Eight locomotives are at present in use, some being the latest idea in the way of the compound consolidation kind, one geared locomotive, geared to the end of the tender, and the balance moguls.

This remarkable road is to be continued as far as Fort Selkirk at an early date.  From there down to Dawson large steamers can sail in safety, and there is no thought at present of continuing the road further.
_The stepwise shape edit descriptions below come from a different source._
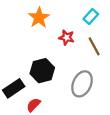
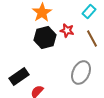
black hexagon: (42, 71) -> (45, 38), moved

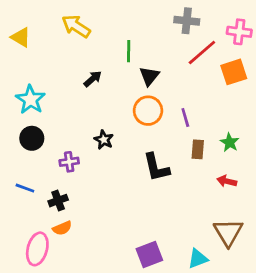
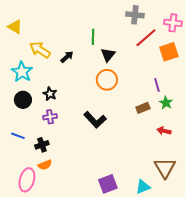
yellow arrow: (76, 26) -> (40, 50), moved
purple line: (185, 118) -> (157, 85), moved
black star: (104, 140) -> (50, 94), moved
brown rectangle: (198, 149) -> (143, 108), turned 64
black L-shape: (156, 167) -> (95, 120), moved, turned -30

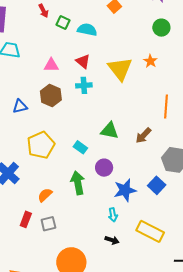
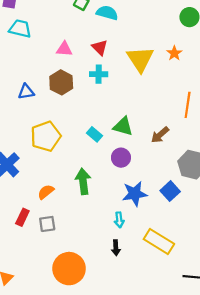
cyan rectangle: (80, 147) -> (94, 134), moved
purple circle: (104, 168) -> (121, 158), moved
black arrow: (112, 240) -> (116, 248), turned 64

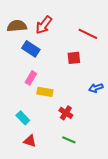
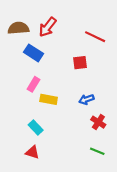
blue arrow: (96, 88) -> (86, 99), moved
red cross: (66, 113) -> (98, 122), moved
cyan rectangle: (23, 118) -> (36, 127), moved
green line: (69, 140) -> (97, 151), moved

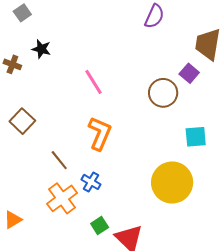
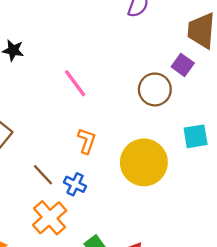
orange L-shape: (100, 133) -> (87, 141), size x0.7
blue cross: (91, 182) -> (75, 184), moved
yellow circle: (172, 182) -> (144, 162), moved

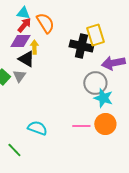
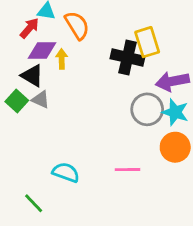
red arrow: (24, 25) -> (29, 28), moved
black triangle: (26, 59) -> (32, 76), moved
gray triangle: (19, 76) -> (41, 100), turned -40
cyan star: (103, 98) -> (175, 112), moved
orange circle: (105, 124) -> (175, 147), moved

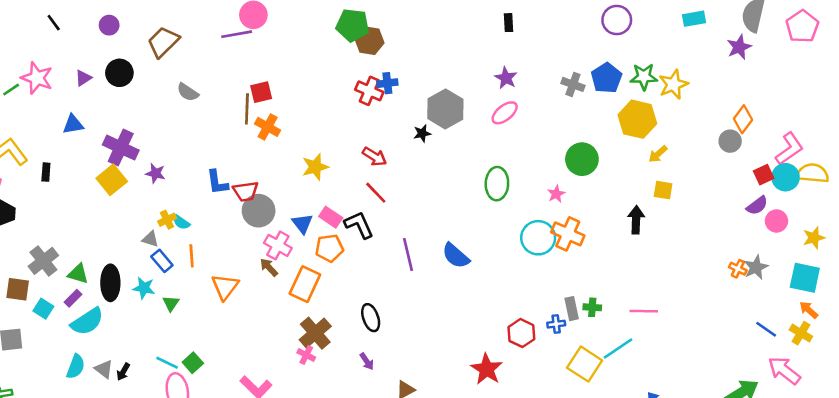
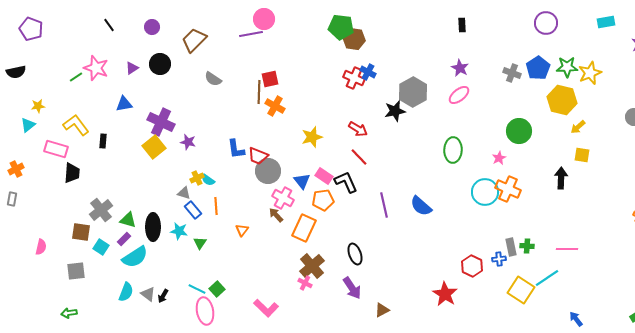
blue cross: (387, 83) -> (368, 72), turned 35
black star: (422, 133) -> (395, 111), size x1.5
red trapezoid: (246, 191) -> (258, 156), turned 30
orange triangle: (225, 287) -> (242, 230), size x0.6
purple arrow: (367, 361) -> (352, 288), size x1.6

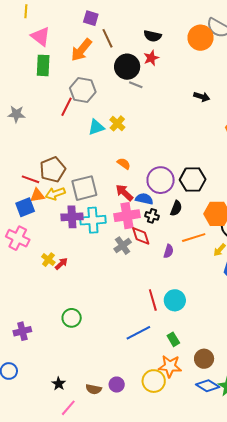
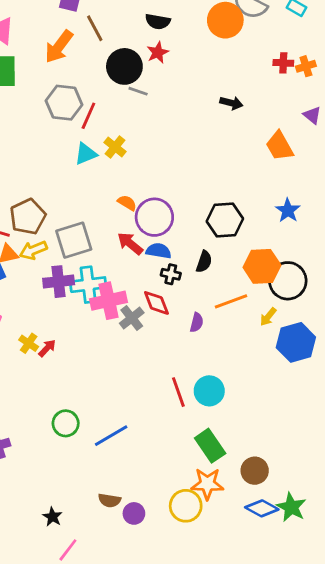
red line: (67, 107) -> (88, 116), moved
purple circle: (161, 180) -> (154, 217), moved
pink cross: (127, 216) -> (109, 301), moved
blue line: (138, 333) -> (111, 436), moved
green rectangle: (173, 339) -> (210, 446), size x1.6
brown semicircle: (94, 389) -> (110, 500), moved

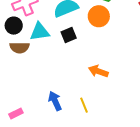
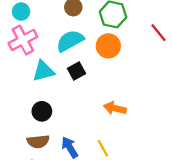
black circle: (14, 26) -> (42, 111), moved
brown semicircle: (19, 48) -> (38, 141), moved

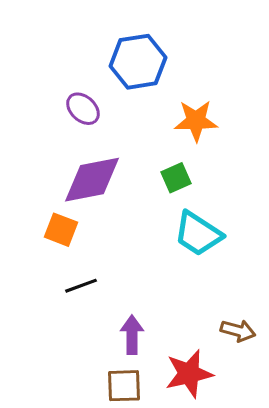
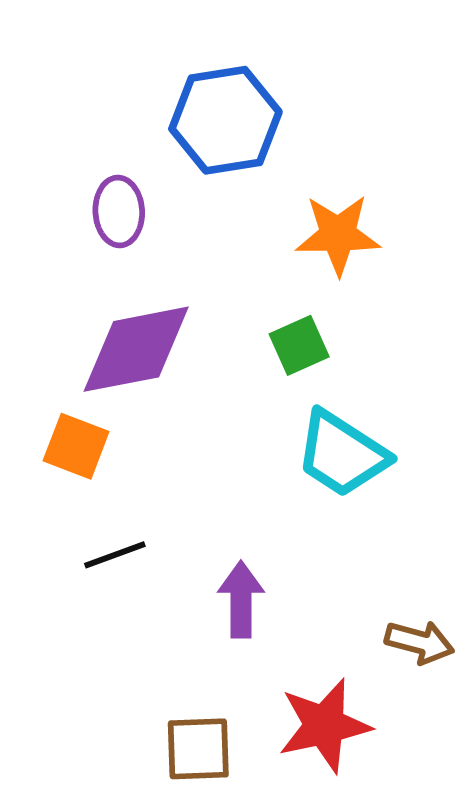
purple ellipse: (83, 109) -> (119, 211), turned 44
purple arrow: (132, 335) -> (241, 599), moved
Bennett at last and a whole line of steamers waiting for the train.  Those of us who have through tickets are escorted aboard the proper boat; those who only have tickets to Bennett pick out their own line of steamers and all start off together.  From eight to twelve hours run through unsurpassably wild scenery, but wholly without incident, except the meeting of an occasional steamer loaded with returning Klondikers, brings us to a secure dock at the head of Miles canyon.  A quick transfer to tramcars of both passengers and baggage and away go the horses to the foot of Whitehorse, the passengers failing even to catch a glimpse of the dangerous places in the river which wrecked so many miners a year or so ago.

By making this part of the trip afoot, a walk of four or five miles will convince one of the need of the tramway, and the importance of its construction to the traveling public.  Tied to the bank at the foot of Whitehorse will be found some waiting steamers and with a great blowing of whistles the last end of the trip commences.  Twenty-five miles of river, then Lake Lebarge brings one to the once terrible Thirtymile - terrible only to miners with heavily laden boats and nothing but strong arms to furnish the motive power for avoiding the many agents of destruction in this swiftly flowing stream.
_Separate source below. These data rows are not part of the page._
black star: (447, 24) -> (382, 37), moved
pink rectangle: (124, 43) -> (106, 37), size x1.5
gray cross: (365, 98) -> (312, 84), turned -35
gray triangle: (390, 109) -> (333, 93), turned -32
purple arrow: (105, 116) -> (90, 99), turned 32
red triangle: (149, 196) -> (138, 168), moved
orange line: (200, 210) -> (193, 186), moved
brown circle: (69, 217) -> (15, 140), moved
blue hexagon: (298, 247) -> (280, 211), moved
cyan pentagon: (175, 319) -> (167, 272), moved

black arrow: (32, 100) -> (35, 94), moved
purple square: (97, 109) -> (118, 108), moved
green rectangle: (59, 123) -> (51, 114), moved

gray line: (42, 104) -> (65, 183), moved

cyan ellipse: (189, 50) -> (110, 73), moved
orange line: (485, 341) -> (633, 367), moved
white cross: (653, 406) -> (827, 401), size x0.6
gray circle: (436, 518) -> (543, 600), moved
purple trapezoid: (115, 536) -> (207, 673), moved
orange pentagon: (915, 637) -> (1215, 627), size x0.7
As the skillful pilot drops and drifts his boat down this bad piece of water, backing up full speed, now drifting across the river, now full speed ahead, passengers are quite apt to underestimate the dangers of navigation at this point until a wrecked stamer heaves in sight or some poor flat boatmen are seen in distress.

The running of Five fingers is even more exciting by steamer than in a smaller open boat for the larger craft appears to the passengers to come dangerously near filling the jaws of the chose channel; but it is all over in a moment and very shortly one is being greeted by a crowd of Dawson sightseers.

The whole time of the trip, Seattle to Dawson, may be variously estimated at from eight to ten days:

Seattle to Skagway, three to four days; Skagway to Bennett, seven hours; Bennett to Canyon, eight to twelve hours; tramway to foot Whitehorse, two hours; Whitehorse to Dawson, three days.

But it is quite possible that the would-be traveler to Dawson has no desire for a quick trip, with its numerous transfers and rapid rivers.  In that case a trip by way of St. Michaels can be undertaken.  An ocean voyage of 2700 miles and a river voyage of 1735 miles lands one at the same dock in Dawson, but the time consumed will be from 25 days upwards, according to the weather on the ocean, or the delays on the lower river navigation.  The lines of steamers operating on this route are simply unsurpassable.  To points anything less than 1530 miles up the river this route has the advantage of being an all-American route with no customs officers to bother, and well-understood American laws to govern one.  Most of the supplies for Dawson are brought in this way, and all the supplies for lower river points.